Retrieve every line from the records in which the word "laws" occurs.

## SOURCE MATERIAL:
====
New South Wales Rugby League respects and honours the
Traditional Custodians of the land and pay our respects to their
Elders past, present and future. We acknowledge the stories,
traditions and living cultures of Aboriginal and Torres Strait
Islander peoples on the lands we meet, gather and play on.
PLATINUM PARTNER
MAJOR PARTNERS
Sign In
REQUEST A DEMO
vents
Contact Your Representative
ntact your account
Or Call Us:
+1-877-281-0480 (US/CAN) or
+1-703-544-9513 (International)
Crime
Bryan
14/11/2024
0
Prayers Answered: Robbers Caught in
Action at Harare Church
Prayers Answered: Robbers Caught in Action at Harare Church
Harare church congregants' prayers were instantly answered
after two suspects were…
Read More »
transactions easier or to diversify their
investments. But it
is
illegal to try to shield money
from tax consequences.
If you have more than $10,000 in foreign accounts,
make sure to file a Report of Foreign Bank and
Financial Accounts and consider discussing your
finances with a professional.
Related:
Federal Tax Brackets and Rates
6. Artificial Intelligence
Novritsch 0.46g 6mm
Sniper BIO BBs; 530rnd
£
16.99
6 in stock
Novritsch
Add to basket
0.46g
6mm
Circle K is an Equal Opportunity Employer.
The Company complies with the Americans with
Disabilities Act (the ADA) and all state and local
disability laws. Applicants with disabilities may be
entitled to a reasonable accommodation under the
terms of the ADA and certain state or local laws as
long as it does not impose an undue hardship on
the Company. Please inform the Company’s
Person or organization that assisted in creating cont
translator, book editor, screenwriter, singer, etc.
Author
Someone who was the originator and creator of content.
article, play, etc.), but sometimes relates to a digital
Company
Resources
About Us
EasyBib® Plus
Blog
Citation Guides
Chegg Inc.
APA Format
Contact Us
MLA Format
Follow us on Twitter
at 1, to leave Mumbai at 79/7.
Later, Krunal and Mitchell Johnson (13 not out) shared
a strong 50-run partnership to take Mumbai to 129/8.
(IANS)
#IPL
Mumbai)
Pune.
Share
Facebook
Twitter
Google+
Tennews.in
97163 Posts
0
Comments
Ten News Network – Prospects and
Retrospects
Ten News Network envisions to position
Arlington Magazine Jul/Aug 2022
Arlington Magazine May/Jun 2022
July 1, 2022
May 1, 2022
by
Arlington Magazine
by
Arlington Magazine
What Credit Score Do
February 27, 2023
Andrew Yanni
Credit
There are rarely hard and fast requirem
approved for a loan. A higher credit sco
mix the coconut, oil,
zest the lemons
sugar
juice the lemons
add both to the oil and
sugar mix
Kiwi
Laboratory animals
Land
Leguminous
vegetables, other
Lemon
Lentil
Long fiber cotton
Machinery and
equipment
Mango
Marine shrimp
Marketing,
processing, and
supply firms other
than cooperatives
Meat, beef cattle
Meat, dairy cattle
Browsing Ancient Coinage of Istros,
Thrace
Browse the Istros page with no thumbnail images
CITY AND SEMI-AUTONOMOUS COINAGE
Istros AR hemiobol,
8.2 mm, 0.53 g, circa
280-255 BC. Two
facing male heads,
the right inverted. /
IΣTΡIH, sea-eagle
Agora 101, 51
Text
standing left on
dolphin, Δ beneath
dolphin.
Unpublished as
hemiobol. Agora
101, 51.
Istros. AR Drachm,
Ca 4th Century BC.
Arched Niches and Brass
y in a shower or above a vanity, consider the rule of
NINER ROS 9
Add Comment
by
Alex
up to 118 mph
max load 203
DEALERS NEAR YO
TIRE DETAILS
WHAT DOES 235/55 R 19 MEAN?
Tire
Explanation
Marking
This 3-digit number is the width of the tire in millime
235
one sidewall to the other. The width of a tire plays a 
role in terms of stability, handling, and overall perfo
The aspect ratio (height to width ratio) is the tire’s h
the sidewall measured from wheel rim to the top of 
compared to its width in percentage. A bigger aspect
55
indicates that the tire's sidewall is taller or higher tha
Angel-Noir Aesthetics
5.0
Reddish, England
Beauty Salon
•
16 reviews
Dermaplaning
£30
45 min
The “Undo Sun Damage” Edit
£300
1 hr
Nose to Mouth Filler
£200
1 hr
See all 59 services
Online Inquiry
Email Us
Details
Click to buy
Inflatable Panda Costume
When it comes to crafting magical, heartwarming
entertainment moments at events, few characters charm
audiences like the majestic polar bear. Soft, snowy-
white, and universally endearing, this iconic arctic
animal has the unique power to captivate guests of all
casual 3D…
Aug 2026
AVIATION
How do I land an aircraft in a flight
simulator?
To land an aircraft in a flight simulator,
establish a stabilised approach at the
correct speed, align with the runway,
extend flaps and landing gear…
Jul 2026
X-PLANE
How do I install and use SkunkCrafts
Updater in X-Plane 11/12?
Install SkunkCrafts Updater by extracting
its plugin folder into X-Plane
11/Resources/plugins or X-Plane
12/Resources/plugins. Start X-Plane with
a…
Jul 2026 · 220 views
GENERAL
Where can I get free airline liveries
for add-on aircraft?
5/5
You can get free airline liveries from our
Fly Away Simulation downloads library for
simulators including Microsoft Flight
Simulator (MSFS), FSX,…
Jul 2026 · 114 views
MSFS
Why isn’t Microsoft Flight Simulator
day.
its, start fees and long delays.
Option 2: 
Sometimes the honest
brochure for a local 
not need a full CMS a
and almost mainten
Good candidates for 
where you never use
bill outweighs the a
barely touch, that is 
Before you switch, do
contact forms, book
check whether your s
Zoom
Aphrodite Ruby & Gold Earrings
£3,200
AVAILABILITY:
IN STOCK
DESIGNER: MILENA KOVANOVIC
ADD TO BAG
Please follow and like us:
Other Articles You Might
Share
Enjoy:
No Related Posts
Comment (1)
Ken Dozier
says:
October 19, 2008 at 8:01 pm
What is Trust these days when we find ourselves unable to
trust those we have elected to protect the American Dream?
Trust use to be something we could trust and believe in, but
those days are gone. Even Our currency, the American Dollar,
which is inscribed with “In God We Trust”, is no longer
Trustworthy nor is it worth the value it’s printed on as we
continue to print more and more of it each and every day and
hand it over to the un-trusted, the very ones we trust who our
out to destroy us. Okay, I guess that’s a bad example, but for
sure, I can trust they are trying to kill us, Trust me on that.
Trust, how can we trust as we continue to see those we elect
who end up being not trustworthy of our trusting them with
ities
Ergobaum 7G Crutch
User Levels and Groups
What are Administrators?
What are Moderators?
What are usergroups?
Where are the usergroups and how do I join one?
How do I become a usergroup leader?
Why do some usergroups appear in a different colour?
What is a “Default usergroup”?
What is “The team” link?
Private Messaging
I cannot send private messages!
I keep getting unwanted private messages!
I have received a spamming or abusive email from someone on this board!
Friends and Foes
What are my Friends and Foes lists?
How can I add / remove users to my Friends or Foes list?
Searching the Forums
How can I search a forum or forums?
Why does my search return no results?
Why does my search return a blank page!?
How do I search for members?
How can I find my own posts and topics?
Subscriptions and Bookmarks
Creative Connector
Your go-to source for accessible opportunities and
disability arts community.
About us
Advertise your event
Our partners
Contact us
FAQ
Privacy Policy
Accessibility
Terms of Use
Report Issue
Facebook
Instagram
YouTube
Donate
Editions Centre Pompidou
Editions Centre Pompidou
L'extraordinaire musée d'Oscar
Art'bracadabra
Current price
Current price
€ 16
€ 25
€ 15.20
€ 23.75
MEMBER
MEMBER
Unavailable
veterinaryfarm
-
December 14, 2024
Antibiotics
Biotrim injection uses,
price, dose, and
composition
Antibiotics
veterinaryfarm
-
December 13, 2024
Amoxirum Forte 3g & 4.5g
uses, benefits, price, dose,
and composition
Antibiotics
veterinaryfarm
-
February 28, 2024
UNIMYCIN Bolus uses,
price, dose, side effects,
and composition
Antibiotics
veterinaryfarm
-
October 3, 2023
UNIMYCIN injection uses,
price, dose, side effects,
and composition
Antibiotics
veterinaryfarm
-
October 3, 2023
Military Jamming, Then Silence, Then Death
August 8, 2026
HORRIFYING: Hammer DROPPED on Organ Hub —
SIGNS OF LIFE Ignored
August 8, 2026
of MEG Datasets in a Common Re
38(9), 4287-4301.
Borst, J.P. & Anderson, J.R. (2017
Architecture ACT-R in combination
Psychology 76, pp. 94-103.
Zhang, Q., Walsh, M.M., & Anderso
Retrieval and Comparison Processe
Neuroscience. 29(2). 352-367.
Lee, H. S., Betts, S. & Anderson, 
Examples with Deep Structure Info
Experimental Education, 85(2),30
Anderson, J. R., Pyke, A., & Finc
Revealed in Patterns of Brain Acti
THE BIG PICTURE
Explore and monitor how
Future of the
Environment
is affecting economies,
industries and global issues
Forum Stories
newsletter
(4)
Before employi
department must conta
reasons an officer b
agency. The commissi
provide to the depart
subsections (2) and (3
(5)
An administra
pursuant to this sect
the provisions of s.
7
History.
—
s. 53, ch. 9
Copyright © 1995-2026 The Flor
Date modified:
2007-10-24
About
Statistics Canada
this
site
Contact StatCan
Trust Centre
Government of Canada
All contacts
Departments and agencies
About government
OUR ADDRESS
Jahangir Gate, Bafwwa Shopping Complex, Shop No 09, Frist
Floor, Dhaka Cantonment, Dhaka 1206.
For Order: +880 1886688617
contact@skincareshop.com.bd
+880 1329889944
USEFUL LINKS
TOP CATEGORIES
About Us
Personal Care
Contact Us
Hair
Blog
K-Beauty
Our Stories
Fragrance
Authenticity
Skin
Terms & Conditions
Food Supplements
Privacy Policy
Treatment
====
## EXPECTED OUTPUT:
disability laws. Applicants with disabilities may be
terms of the ADA and certain state or local laws as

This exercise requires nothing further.